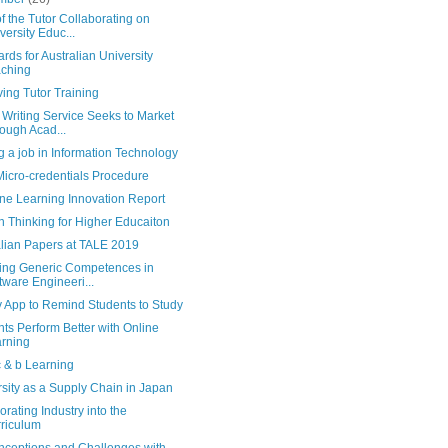
f the Tutor Collaborating on
versity Educ...
rds for Australian University
ching
ing Tutor Training
Writing Service Seeks to Market
ough Acad...
g a job in Information Technology
icro-credentials Procedure
ne Learning Innovation Report
 Thinking for Higher Educaiton
alian Papers at TALE 2019
ing Generic Competences in
tware Engineeri...
 App to Remind Students to Study
ts Perform Better with Online
rning
c & b Learning
sity as a Supply Chain in Japan
orating Industry into the
riculum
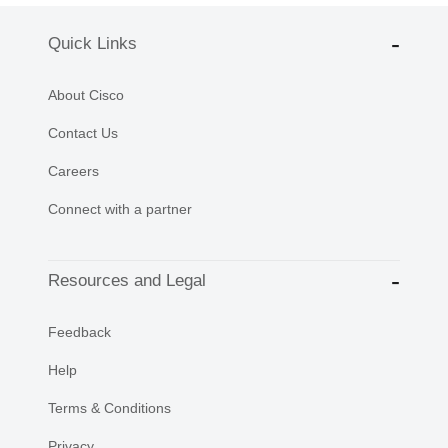
Quick Links
About Cisco
Contact Us
Careers
Connect with a partner
Resources and Legal
Feedback
Help
Terms & Conditions
Privacy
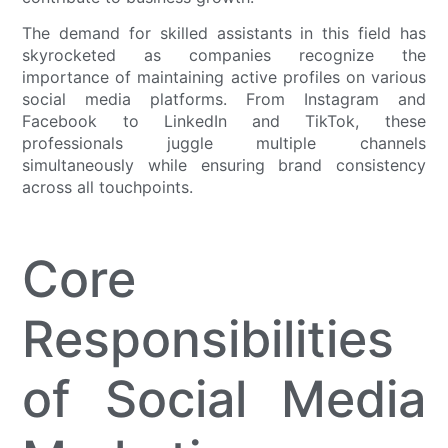
The demand for skilled assistants in this field has
skyrocketed as companies recognize the
importance of maintaining active profiles on various
social media platforms. From Instagram and
Facebook to LinkedIn and TikTok, these
professionals juggle multiple channels
simultaneously while ensuring brand consistency
across all touchpoints.
Core
Responsibilities
of Social Media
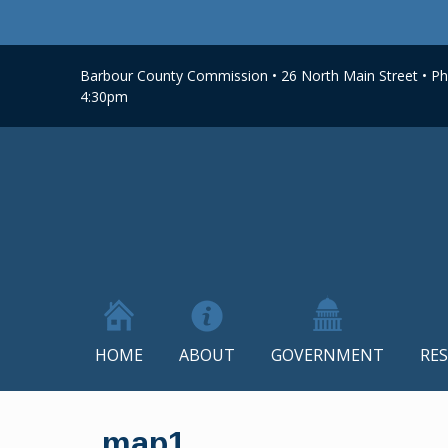
Barbour County Commission • 26 North Main Street • Phi
4:30pm
HOME
ABOUT
GOVERNMENT
RE
Skip
to
map1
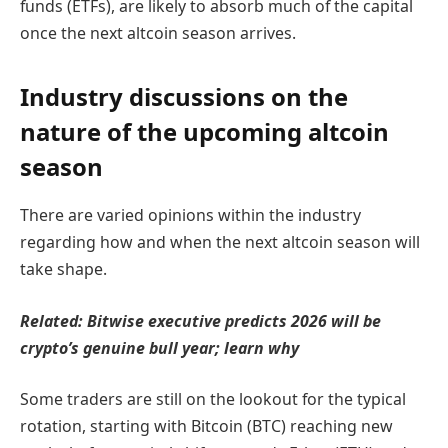
funds (ETFs), are likely to absorb much of the capital
once the next altcoin season arrives.
Industry discussions on the
nature of the upcoming altcoin
season
There are varied opinions within the industry
regarding how and when the next altcoin season will
take shape.
Related:
Bitwise executive predicts 2026 will be
crypto’s genuine bull year; learn why
Some traders are still on the lookout for the typical
rotation, starting with Bitcoin (BTC) reaching new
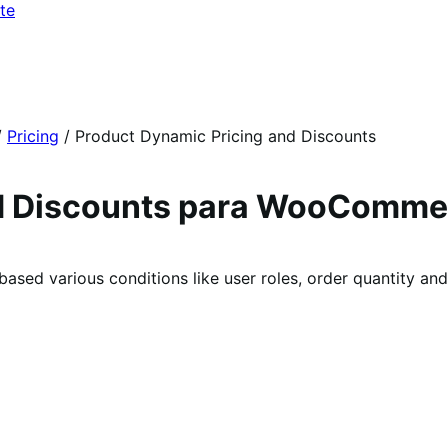
te
/
Pricing
/
Product Dynamic Pricing and Discounts
nd Discounts para WooComme
 based various conditions like user roles, order quantity a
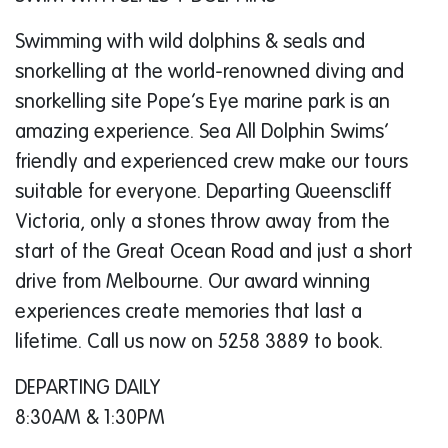
Swimming with wild dolphins & seals and
snorkelling at the world-renowned diving and
snorkelling site Pope’s Eye marine park is an
amazing experience. Sea All Dolphin Swims’
friendly and experienced crew make our tours
suitable for everyone. Departing Queenscliff
Victoria, only a stones throw away from the
start of the Great Ocean Road and just a short
drive from Melbourne. Our award winning
experiences create memories that last a
lifetime. Call us now on 5258 3889 to book.
DEPARTING DAILY
8:30AM & 1:30PM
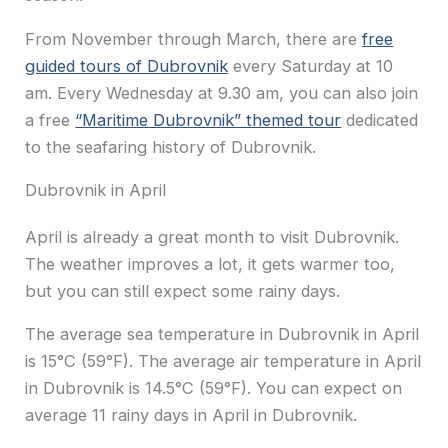
From November through March, there are
free
guided tours of Dubrovnik
every Saturday at 10
am. Every Wednesday at 9.30 am, you can also join
a free
“Maritime Dubrovnik” themed tour
dedicated
to the seafaring history of Dubrovnik.
Dubrovnik in April
April is already a great month to visit Dubrovnik.
The weather improves a lot, it gets warmer too,
but you can still expect some rainy days.
The average sea temperature in Dubrovnik in April
is 15°C (59°F). The average air temperature in April
in Dubrovnik is 14.5°C (59°F). You can expect on
average 11 rainy days in April in Dubrovnik.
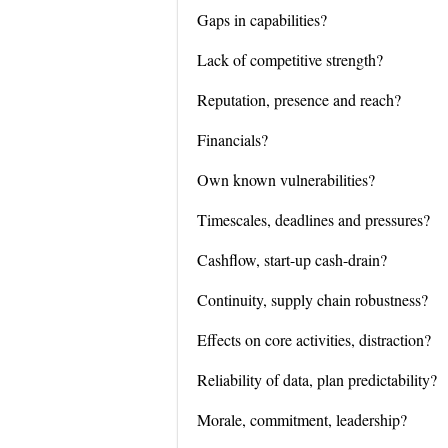
Gaps in capabilities?
Lack of competitive strength?
Reputation, presence and reach?
Financials?
Own known vulnerabilities?
Timescales, deadlines and pressures?
Cashflow, start-up cash-drain?
Continuity, supply chain robustness?
Effects on core activities, distraction?
Reliability of data, plan predictability?
Morale, commitment, leadership?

________________________________________

◆ DIRECTIONS
Pictures stay out. Transcribe the lines from the start of the entries above through the line with "importance of maintaining", exactly.

◆ ANSWER TO THIS TASK
f the Tutor Collaborating on
versity Educ...
rds for Australian University
ching
ing Tutor Training
Writing Service Seeks to Market
ough Acad...
g a job in Information Technology
icro-credentials Procedure
ne Learning Innovation Report
 Thinking for Higher Educaiton
alian Papers at TALE 2019
ing Generic Competences in
tware Engineeri...
 App to Remind Students to Study
ts Perform Better with Online
rning
c & b Learning
sity as a Supply Chain in Japan
orating Industry into the
riculum
Quick Links
About Cisco
Contact Us
Careers
Connect with a partner
Resources and Legal
Feedback
Help
Terms & Conditions
Privacy
The demand for skilled assistants in this field has
skyrocketed as companies recognize the
importance of maintaining active profiles on various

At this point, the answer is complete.